* **YOUR OBJECTIVE**
Retype every line from the top of the entries down to the one with "Veterinary Products", both included, and skip the pictures.

┌─ RECORDS FOR THIS TASK

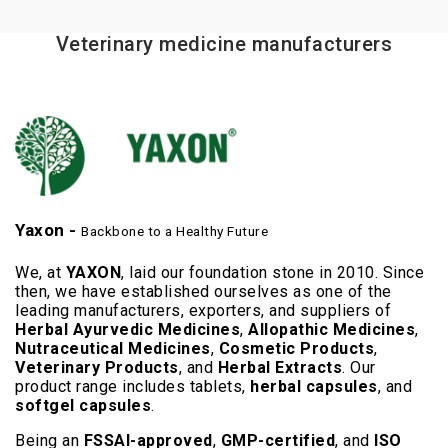
Veterinary medicine manufacturers
Yaxon -
Backbone to a Healthy Future
We, at
YAXON
, laid our foundation stone in 2010. Since
then, we have established ourselves as one of the
leading manufacturers, exporters, and suppliers of
Herbal Ayurvedic Medicines
,
Allopathic Medicines
,
Nutraceutical Medicines
,
Cosmetic Products
,
Veterinary Products
, and
Herbal Extracts
. Our
product range includes tablets,
herbal capsules
, and
softgel capsules
.
Being an
FSSAI-approved
,
GMP-certified
, and
ISO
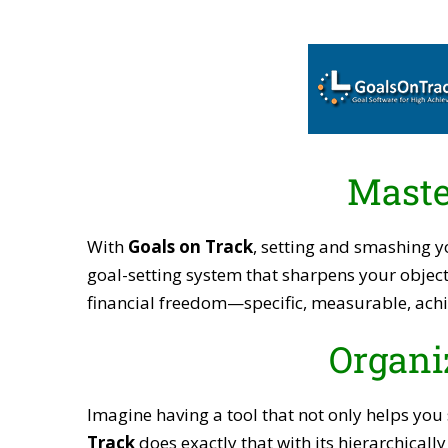
Maste
With
Goals on Track
, setting and smashing y
goal-setting system that sharpens your object
financial freedom—specific, measurable, achi
Organi
Imagine having a tool that not only helps you
Track
does exactly that with its hierarchicall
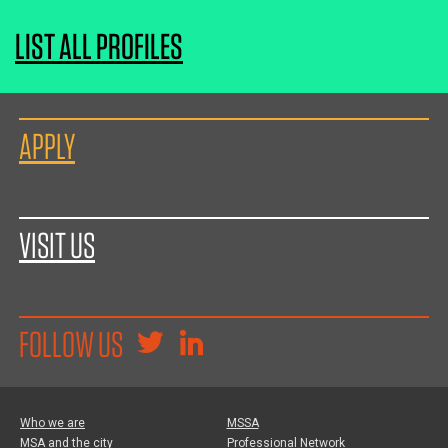
LIST ALL PROFILES
APPLY
VISIT US
FOLLOW US
Who we are
MSSA
MSA and the city
Professional Network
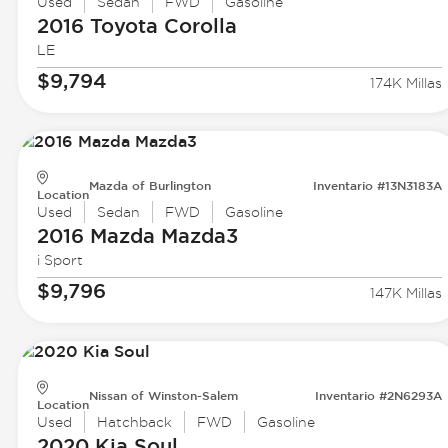
Used
Sedan
FWD
Gasoline
2016 Toyota
Corolla
LE
$9,794
174K Millas
Mazda of Burlington
Inventario #13N3183A
Location
Used
Sedan
FWD
Gasoline
2016 Mazda
Mazda3
i Sport
$9,796
147K Millas
Nissan of Winston-Salem
Inventario #2N6293A
Location
Used
Hatchback
FWD
Gasoline
2020 Kia
Soul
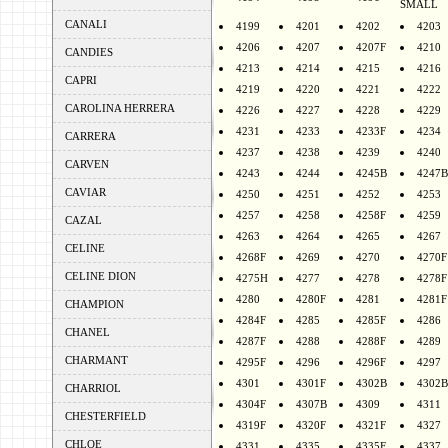
SMALL
CANALI
4199
4201
4202
4203
4206
4207
4207F
4210
CANDIES
4213
4214
4215
4216
CAPRI
4219
4220
4221
4222
CAROLINA HERRERA
4226
4227
4228
4229
4231
4233
4233F
4234
CARRERA
4237
4238
4239
4240
CARVEN
4243
4244
4245B
4247B
CAVIAR
4250
4251
4252
4253
4257
4258
4258F
4259
CAZAL
4263
4264
4265
4267
CELINE
4268F
4269
4270
4270F
CELINE DION
4275H
4277
4278
4278F
4280
4280F
4281
4281F
CHAMPION
4284F
4285
4285F
4286
CHANEL
4287F
4288
4288F
4289
CHARMANT
4295F
4296
4296F
4297
4301
4301F
4302B
4302B
CHARRIOL
4304F
4307B
4309
4311
CHESTERFIELD
4319F
4320F
4321F
4327
CHLOE
4331
4335
4335F
4337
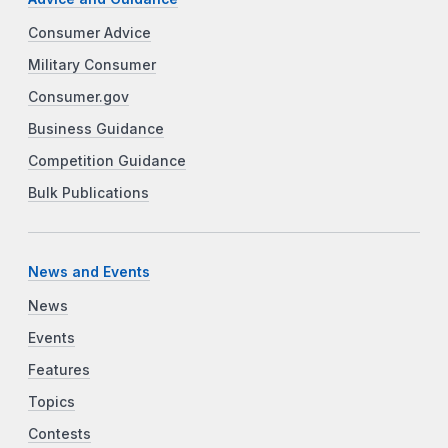
Consumer Advice
Military Consumer
Consumer.gov
Business Guidance
Competition Guidance
Bulk Publications
News and Events
News
Events
Features
Topics
Contests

└─

* **RESPONSE TO THE TASK**
Veterinary medicine manufacturers
Yaxon -
Backbone to a Healthy Future
We, at
YAXON
, laid our foundation stone in 2010. Since
then, we have established ourselves as one of the
leading manufacturers, exporters, and suppliers of
Herbal Ayurvedic Medicines
,
Allopathic Medicines
,
Nutraceutical Medicines
,
Cosmetic Products
,
Veterinary Products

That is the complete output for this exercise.